A temporary injunction was granted restraining defendant from further interference with the dam.

The defendant admitted cutting the dam, but interposed as set out by his counsel in his abstract the following defenses, viz:

First. That the dams in question were a nuisance, both of a public and private nature.

*302Second. That the plaintiffs had no right, by contract or otherwise, to erect said dams or maintain them. That said dams were not temporary dams as alleged, but were intended to stand either permanently or long enough to inflict irreparable injury upon defendant.

Third. That the dams flowed the water back upon him and rendered his lands unfit for cultivation.

Upon final hearing of the cause, the chancellor found the issues in favor of the plaintiffs; and a decree was entered perpetually restraining defendant from destroying or attempting to destroy the temporary dams of the plaintiffs on the real estate described in the complaint and set forth in the decree.

The defendant has appealed.

By the terms of the deeds the title to the timber on the lands in controversy became vested in the plaintiffs. In express terms, they were given the free right of ingress and egress for the purpose of removing said timber or the products thereof. The only exception made to this grant was that they should not for this purpose use the cultivated lands. The clause in the deed above quoted, we think, gave plaintiffs the right to float the logs out upon the watercourses upon the lands, as well as to haul them away by land. The only restriction would be that they must not injure the defendant in so doing.

It is claimed by the defendant that the dam caused the water to rise in the slough, and that it was thus backed over his adjoining lands, overflowing those in cultivation and preventing him from clearing other land; for which he already made a contract.

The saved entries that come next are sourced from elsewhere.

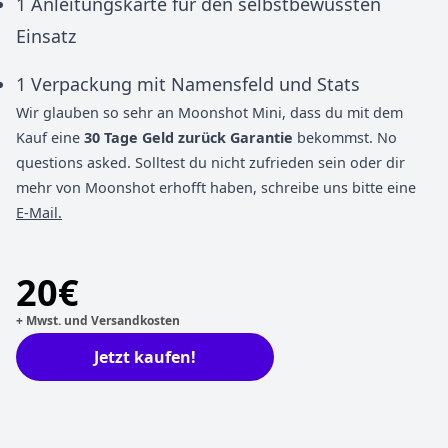
1 Anleitungskarte für den selbstbewussten
Einsatz
1 Verpackung mit Namensfeld und Stats
Wir glauben so sehr an Moonshot Mini, dass du mit dem
Kauf eine
30 Tage Geld zurück Garantie
bekommst. No
questions asked. Solltest du nicht zufrieden sein oder dir
mehr von Moonshot erhofft haben, schreibe uns bitte eine
E-Mail.
20€
+ Mwst. und Versandkosten
Jetzt kaufen!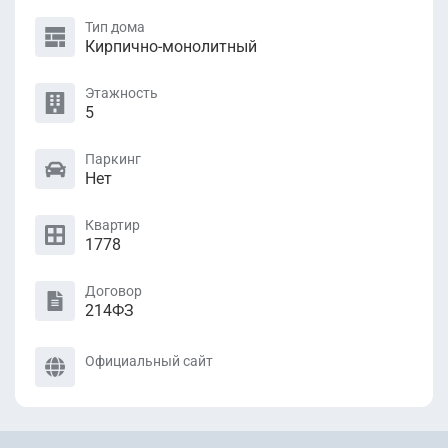
Тип дома
Кирпично-монолитный
Этажность
5
Паркинг
Нет
Квартир
1778
Договор
214ФЗ
Официальный сайт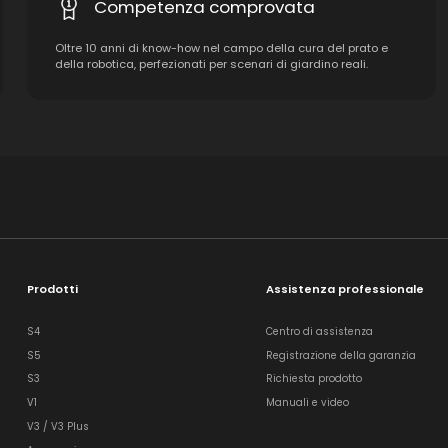
Competenza comprovata
Oltre 10 anni di know-how nel campo della cura del prato e
della robotica, perfezionati per scenari di giardino reali.
Prodotti
Assistenza professionale
S4
Centro di assistenza
S5
Registrazione della garanzia
S3
Richiesta prodotto
V1
Manuali e video
V3 / V3 Plus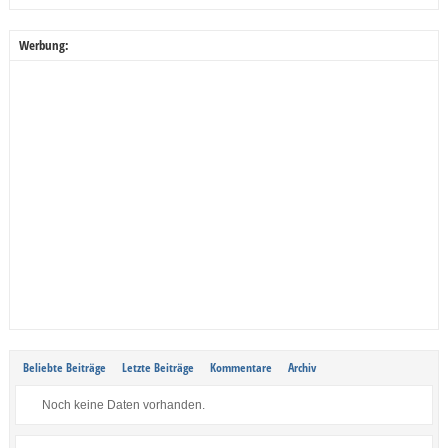
Werbung:
Beliebte Beiträge
Letzte Beiträge
Kommentare
Archiv
Noch keine Daten vorhanden.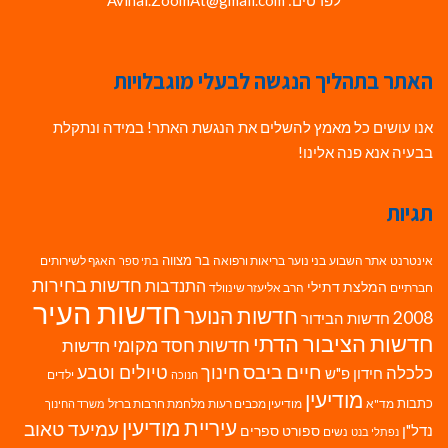
לפרטים: Avihai.ZoomAt@gmail.com
האתר בתהליך הנגשה לבעלי מוגבלויות
אנו עושים כל מאמץ להשלים את הנגשת האתר! במידה ונתקלת
בבעיה אנא פנה אלינו!
תגיות
בר מצווה
אינטרנט
אתר השבוע
בני נוער
בריאות ורפואה
האגף לשירותים
בתי ספר
חדשות בחירות
התנדבות
המלצת דתילי
חברתיים
הרב אליעזר שינוולד
חדשות העיר
חדשות הנוער
2008
חדשות הבידור
חדשות הציבור הדתי
חדשות חסד מקומי
חדשות
חיים ביבס
טיולים וטבע
כלכלה
חינוך
חידון פ"ש
ילדים
חנוכה
מודיעין
כתבות
מד"א
מודיעין מכבים רעות
מלחמת חרבות ברזל
משרד החינוך
עיריית מודיעין
עמיעד טאוב
נדל"ן
ספורט
ספרים
נשים
נפתלי בנט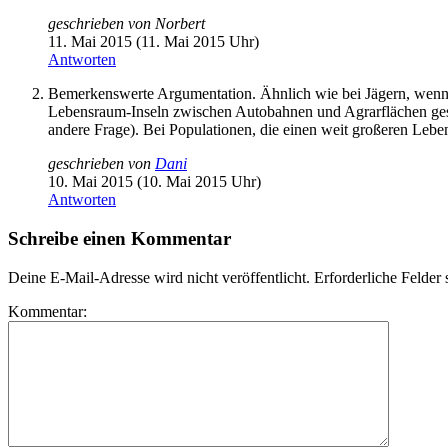
geschrieben von
Norbert
11. Mai 2015 (11. Mai 2015 Uhr)
Antworten
Bemerkenswerte Argumentation. Ähnlich wie bei Jägern, wenn 
Lebensraum-Inseln zwischen Autobahnen und Agrarflächen gesper
andere Frage). Bei Populationen, die einen weit großeren Leb
geschrieben von
Dani
10. Mai 2015 (10. Mai 2015 Uhr)
Antworten
Schreibe einen Kommentar
Deine E-Mail-Adresse wird nicht veröffentlicht.
Erforderliche Felder 
Kommentar: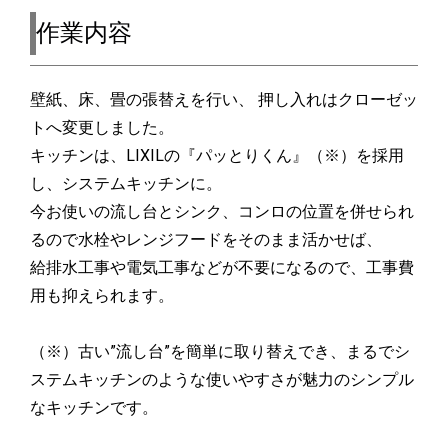
作業内容
壁紙、床、畳の張替えを行い、 押し入れはクローゼッ
トへ変更しました。
キッチンは、LIXILの『パッとりくん』（※）を採用
し、システムキッチンに。
今お使いの流し台とシンク、コンロの位置を併せられ
るので水栓やレンジフードをそのまま活かせば、
給排水工事や電気工事などが不要になるので、工事費
用も抑えられます。
（※）古い”流し台”を簡単に取り替えでき、まるでシ
ステムキッチンのような使いやすさが魅力のシンプル
なキッチンです。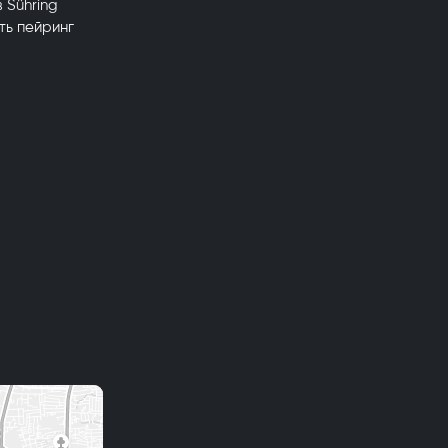
 Sühring
ть пейринг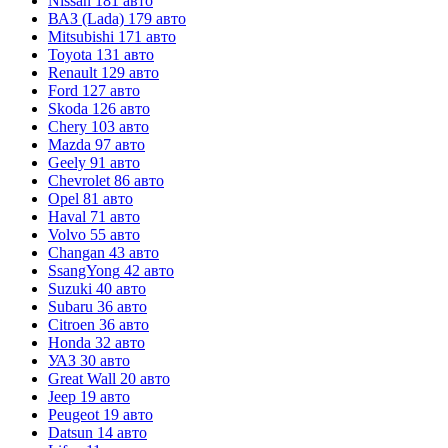
Nissan
181 авто
ВАЗ (Lada)
179 авто
Mitsubishi
171 авто
Toyota
131 авто
Renault
129 авто
Ford
127 авто
Skoda
126 авто
Chery
103 авто
Mazda
97 авто
Geely
91 авто
Chevrolet
86 авто
Opel
81 авто
Haval
71 авто
Volvo
55 авто
Changan
43 авто
SsangYong
42 авто
Suzuki
40 авто
Subaru
36 авто
Citroen
36 авто
Honda
32 авто
УАЗ
30 авто
Great Wall
20 авто
Jeep
19 авто
Peugeot
19 авто
Datsun
14 авто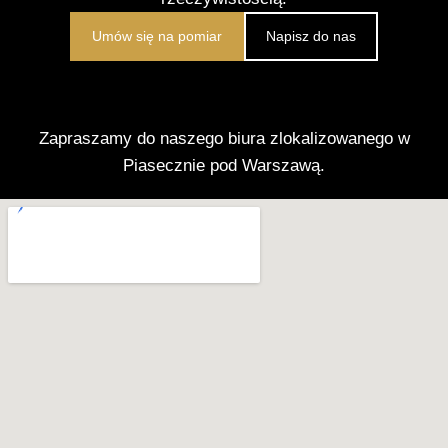
Umów się na pomiar
Napisz do nas
Zapraszamy do naszego biura zlokalizowanego w
Piasecznie pod Warszawą.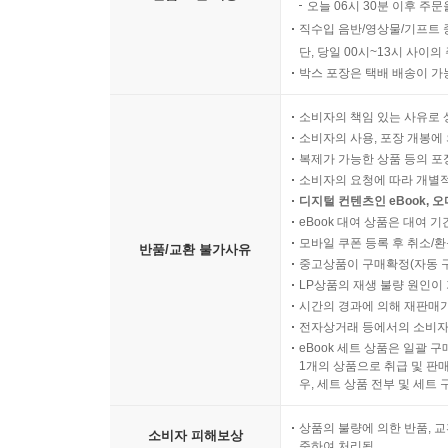
오늘 06시 30분 이후 주문
직수입 음반/영상물/기프트 
단, 당일 00시~13시 사이
박스 포장은 택배 배송이 가
소비자의 책임 있는 사유로 
소비자의 사용, 포장 개봉에 
복제가 가능한 상품 등의 포장을 
소비자의 요청에 따라 개별
디지털 컨텐츠인 eBook, 
eBook 대여 상품은 대여 기
모바일 쿠폰 등록 후 취소/환
반품/교환 불가사유
중고상품이 구매확정(자동 
LP상품의 재생 불량 원인이 기
시간의 경과에 의해 재판매가
전자상거래 등에서의 소비자
eBook 세트 상품은 일괄 
1개의 상품으로 취급 및 판매
우, 세트 상품 전부 및 세트
상품의 불량에 의한 반품, 교
소비자 피해보상
준하여 처리됨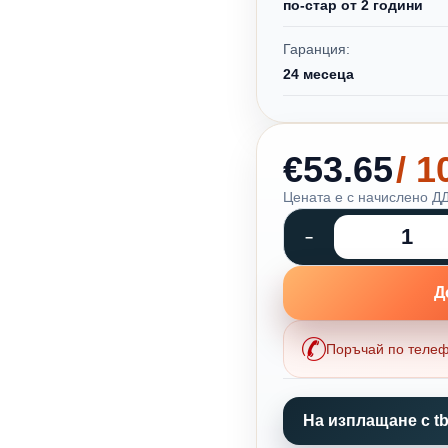
по-стар от 2 години
Гаранция:
24 месеца
€53.65
/ 
Цената е с начислено ДД
Д
Поръчай по теле
На изплащане с tb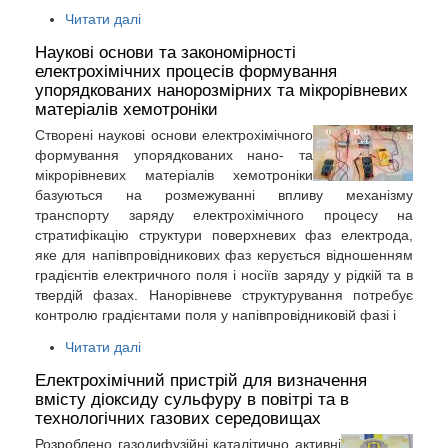
Читати далі
Наукові основи та закономірності
електрохімічних процесів формування
упорядкованих нанорозмірних та мікрорівневих
матеріалів хемотроніки
Створені наукові основи електрохімічного
формування упорядкованих нано- та
мікрорівневих матеріалів хемотроніки
базуються на розмежуванні впливу механізму
транспорту заряду електрохімічного процесу на
стратифікацію структури поверхневих фаз електрода,
яке для напівпровідникових фаз керується відношенням
градієнтів електричного поля і носіїв заряду у рідкій та в
твердій фазах. Нанорівневе структурування потребує
контролю градієнтами поля у напівпровідниковій фазі і
Читати далі
Електрохімічний пристрій для визначення
вмісту діоксиду сульфуру в повітрі та в
технологічних газових середовищах
Розроблено газодифузійні каталітично активні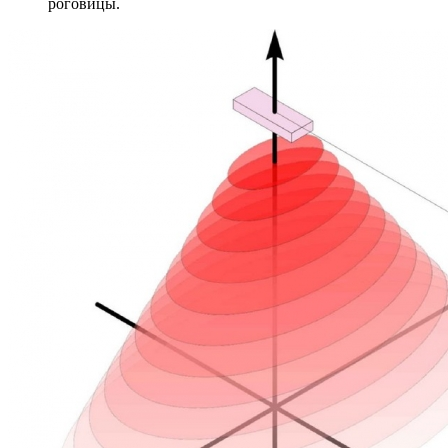
роговицы.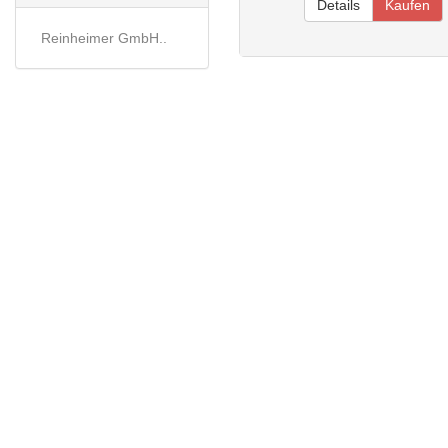
Details
Kaufen
Reinheimer GmbH..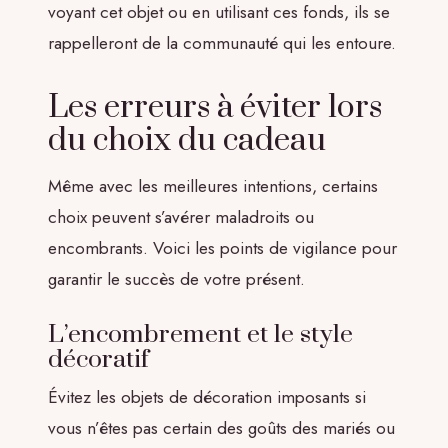
voyant cet objet ou en utilisant ces fonds, ils se
rappelleront de la communauté qui les entoure.
Les erreurs à éviter lors
du choix du cadeau
Même avec les meilleures intentions, certains
choix peuvent s’avérer maladroits ou
encombrants. Voici les points de vigilance pour
garantir le succès de votre présent.
L’encombrement et le style
décoratif
Évitez les objets de décoration imposants si
vous n’êtes pas certain des goûts des mariés ou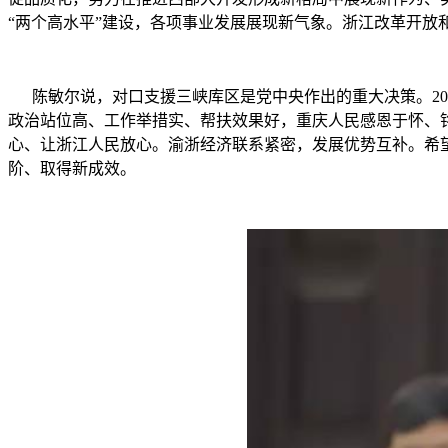
“两个高水平”建设，各项事业发展展现新气象。浙江改革开
陈敏尔说，对口支援三峡库区是党中央作出的重大决策。20
政治站位高、工作举措实、帮扶效果好，重庆人民感恩于怀、
心、让浙江人民放心。渝浙经济联系紧密，发展优势互补。希
阶、取得新成效。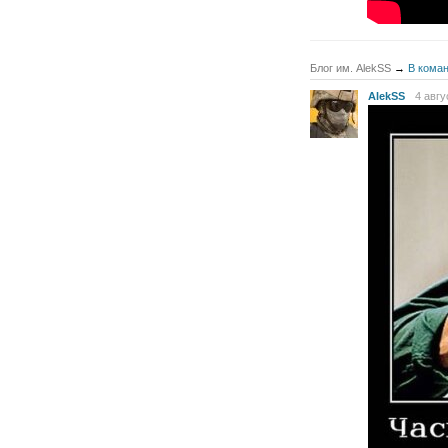
Блог им. AlekSS
→
В коман
AlekSS
4 авгу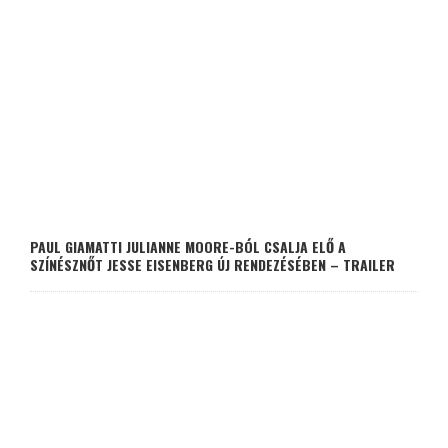
PAUL GIAMATTI JULIANNE MOORE-BÓL CSALJA ELŐ A
SZÍNÉSZNŐT JESSE EISENBERG ÚJ RENDEZÉSÉBEN – TRAILER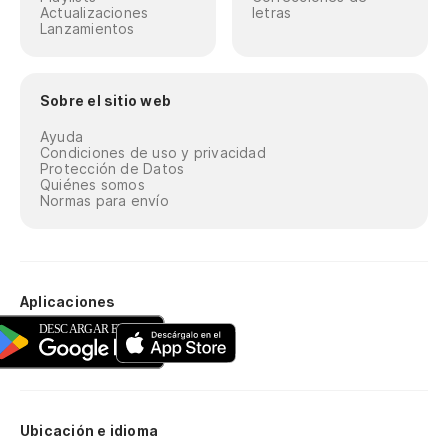
Actualizaciones
letras
Lanzamientos
Sobre el sitio web
Ayuda
Condiciones de uso y privacidad
Protección de Datos
Quiénes somos
Normas para envío
Aplicaciones
Ubicación e idioma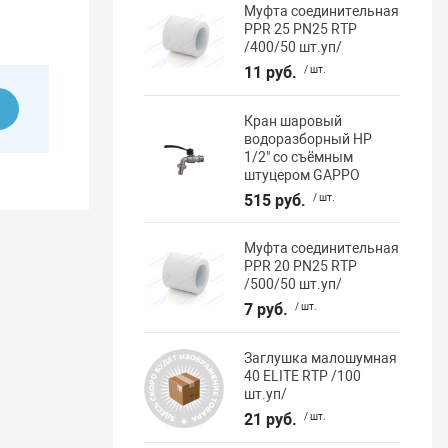
Муфта соединительная
PPR 25 PN25 RTP
/400/50 шт.уп/
11 руб.
/ шт.
ь
Кран шаровый
водоразборный НР
1/2" со съёмным
штуцером GAPPO
515 руб.
/ шт.
Муфта соединительная
PPR 20 PN25 RTP
/500/50 шт.уп/
7 руб.
/ шт.
Заглушка малошумная
40 ELITE RTP /100
шт.уп/
21 руб.
/ шт.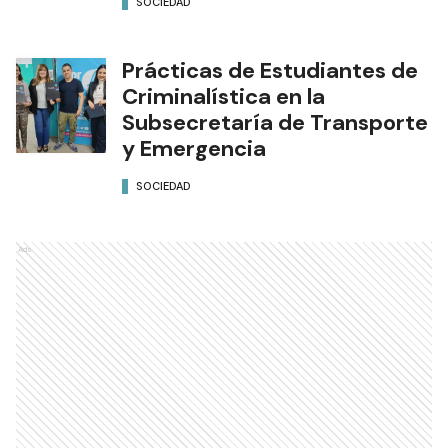
SOCIEDAD
Prácticas de Estudiantes de
Criminalística en la
Subsecretaría de Transporte
y Emergencia
SOCIEDAD
Ads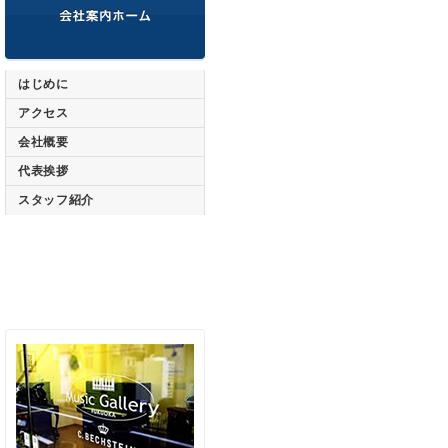
はじめに
アクセス
会社概要
代表挨拶
スタッフ紹介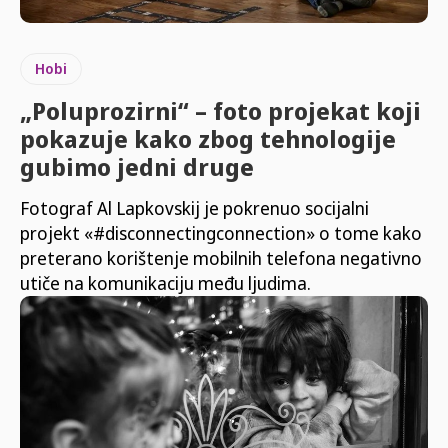
Hobi
„Poluprozirni“ – foto projekat koji
pokazuje kako zbog tehnologije
gubimo jedni druge
Fotograf Al Lapkovskij je pokrenuo socijalni
projekt «#disconnectingconnection» o tome kako
preterano korištenje mobilnih telefona negativno
utiče na komunikaciju među ljudima.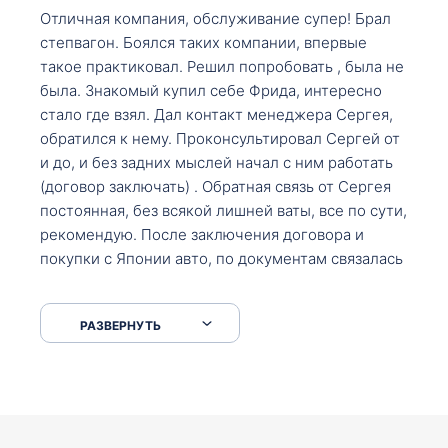
Отличная компания, обслуживание супер! Брал
степвагон. Боялся таких компании, впервые
такое практиковал. Решил попробовать , была не
была. Знакомый купил себе Фрида, интересно
стало где взял. Дал контакт менеджера Сергея,
обратился к нему. Проконсультировал Сергей от
и до, и без задних мыслей начал с ним работать
(договор заключать) . Обратная связь от Сергея
постоянная, без всякой лишней ваты, все по сути,
рекомендую. После заключения договора и
покупки с Японии авто, по документам связалась
со мной Мария, все подсказала, куда, что и как,
что заполнить, куда зайти, образцы и т.д. После
РАЗВЕРНУТЬ
приехал за авто. Меня тепло встретили Сергей с
Марией. Автомобиль забрал, все супер. Спасибо
вам большое. Буду еще обращаться.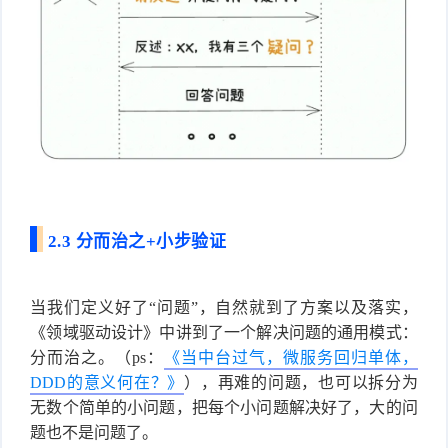
2.3 分而治之+小步验证
当我们定义好了“问题”，自然就到了方案以及落实，
《领域驱动设计》中讲到了一个解决问题的通用模式：
分而治之。（ps：
《当中台过气，微服务回归单体，
DDD的意义何在？》
），再难的问题，也可以拆分为
无数个简单的小问题，把每个小问题解决好了，大的问
题也不是问题了。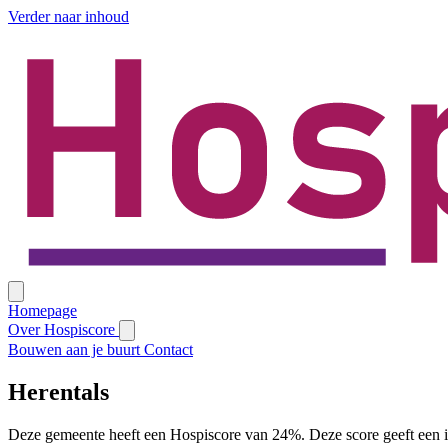
Verder naar inhoud
Homepage
Over Hospiscore
Bouwen aan je buurt
Contact
Herentals
Deze gemeente heeft een Hospiscore van 24%. Deze score geeft een i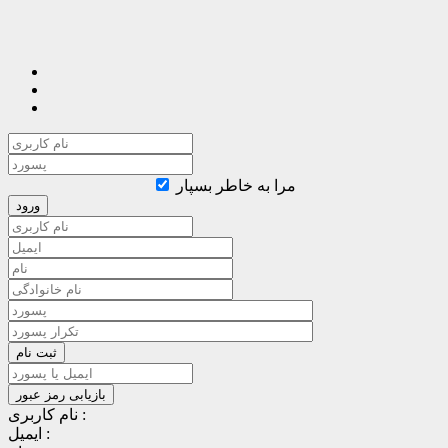
مرا به خاطر بسپار
نام کاربری :
ایمیل :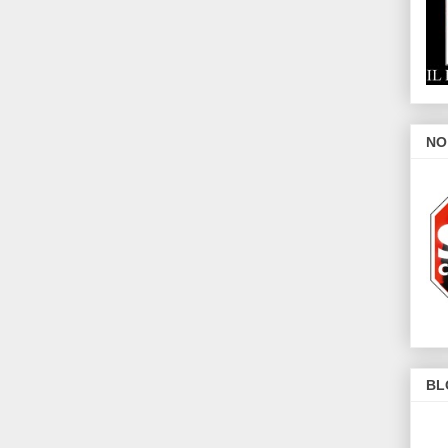
NO
BL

On the other hand, the plaintiffs claim that the dam was so constructed that it could only raise the water five inches, and that when it rose higher than five inches it would flow over and around the edges of the dam. They claim that it was necessary for them to raise the water in the slough five inches in order that they might at all times have sufficient water to float the logs. They adduced testimony tending to establish their contention, and to show that they had carefully measured the stage of the water before and after the dam was constructed, and that after the dam was constructed the water was never raised more than five inches; that the opening left at the ends was sufficient to carry *303away all water in times of flood in excess of that. Their evidence also tended to show that they had examined the lands of the defendant after the erection of the dam, and that the water had not been raised sufficient to overflow or to injure them.

The evidence for the defendant contradicted their testimony, but the chancellor found the issue in this respect in favor of the plaintiffs, and we can not say that his findings are against the weight of the evidence.

It has been so often held that a chancellor’s finding of fact will be sustained on appeal unless against the preponderance of the evidence that a citation of any adjudicated cases on that point is not necessary. No useful purpose could be served in setting out in detail the evidence on the facts. It is sufficient to say that we have carefully examined it.

We find no prejudicial error in the record, and the decree is affirmed.